During this year’s Psychology Week, UoN School of Psychology successfully hosted and co-organised with Hunter New England Health the largest Psychology Professional Day in the Hunter. More than 200 psychologists and psychology trainees gathered together on campus from the Health Service, the University, private practice, government agencies and NGOs for a day of professional development on promoting clinical excellence and culturally respectful practices.

Psychology across the lifespan was the key theme of this year’s conference. The key note speaker A/Professor Ross Wilkinson from UoN School of Psychology has been a ‘big draw’ card for this year’s conference. Ross is a very experienced and respected clinician and academic in the area of attachment across the lifespan; he kept the audience together despite stratospheric temperatures on the day!

The UoN School of Psychology's  
key note speaker: A/Prof Ross Wilkinson

Several members of staff, postgraduate, and undergraduate students attended and played an active role in the day, including the zealous members of our vibrant psychology society. Simon Dennis welcomed the conference delegates on behalf of the school and psychology clinic at the beginning of the day. On the day Frini Karayanidis and Kerry Chalmers convened a stimulating symposium on Newcastle-led research on lifespan psychology. Tanya Hanstock has run a well-attended and engaging workshop on Parent Child Interaction. Tony Kemp has offered continuous AV assistance on the lead to the conference and on the day and Stefania Paolini, as active member of the conference organising committee, has acted as a key conduit between HNE and UoN. 

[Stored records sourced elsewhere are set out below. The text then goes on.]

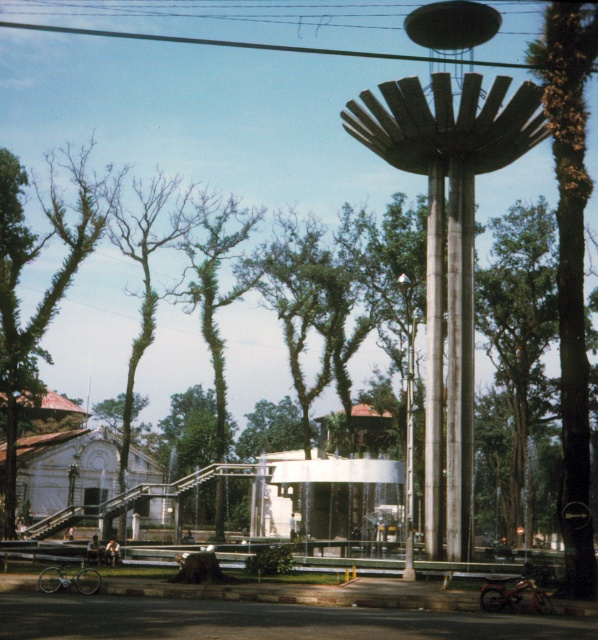 Between point (411, 168) and point (565, 448), which one is positioned behind?

Point (411, 168)

Which is above, metallic silver water tower at center right or green leafy tree at right?

Positioned higher is metallic silver water tower at center right.

Does point (446, 156) come closer to viewer compared to point (572, 268)?

No, (446, 156) is behind (572, 268).

At what (x,y) coordinates should I click in order to perform the action: click on metallic silver water tower at center right. Please return your answer as a coordinate pair (x, y). The width and height of the screenshot is (598, 640). Looking at the image, I should click on (448, 250).

From the picture: Does green leafy tree at right appear on the left side of green leafy tree at left?

In fact, green leafy tree at right is to the right of green leafy tree at left.

The height and width of the screenshot is (640, 598). What do you see at coordinates (570, 266) in the screenshot?
I see `green leafy tree at right` at bounding box center [570, 266].

Which is behind, point (581, 460) or point (30, 248)?

Positioned behind is point (30, 248).

At what (x,y) coordinates should I click in order to perform the action: click on green leafy tree at right. Please return your answer as a coordinate pair (x, y). The image size is (598, 640). Looking at the image, I should click on (570, 266).

Can you confirm if metallic silver water tower at center right is bigger than green leafy tree at left?

No, metallic silver water tower at center right is not bigger than green leafy tree at left.

Does metallic silver water tower at center right appear on the right side of green leafy tree at left?

Correct, you'll find metallic silver water tower at center right to the right of green leafy tree at left.

The height and width of the screenshot is (640, 598). Find the location of `metallic silver water tower at center right`. metallic silver water tower at center right is located at coordinates (448, 250).

This screenshot has height=640, width=598. Identify the location of metallic silver water tower at center right. (448, 250).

The conference showcased the great talent of psychologists we have locally, demonstrated the varied areas of clinical excellence in practice, and stressed the importance of effective interaction between educators in the school, psychologists working in the community, and the needs of diverse clients.

This year’s event has been a nice demonstration of the psychologists from HNE Health service and The University of Newcastle working together. We look forward to newer opportunities in the future!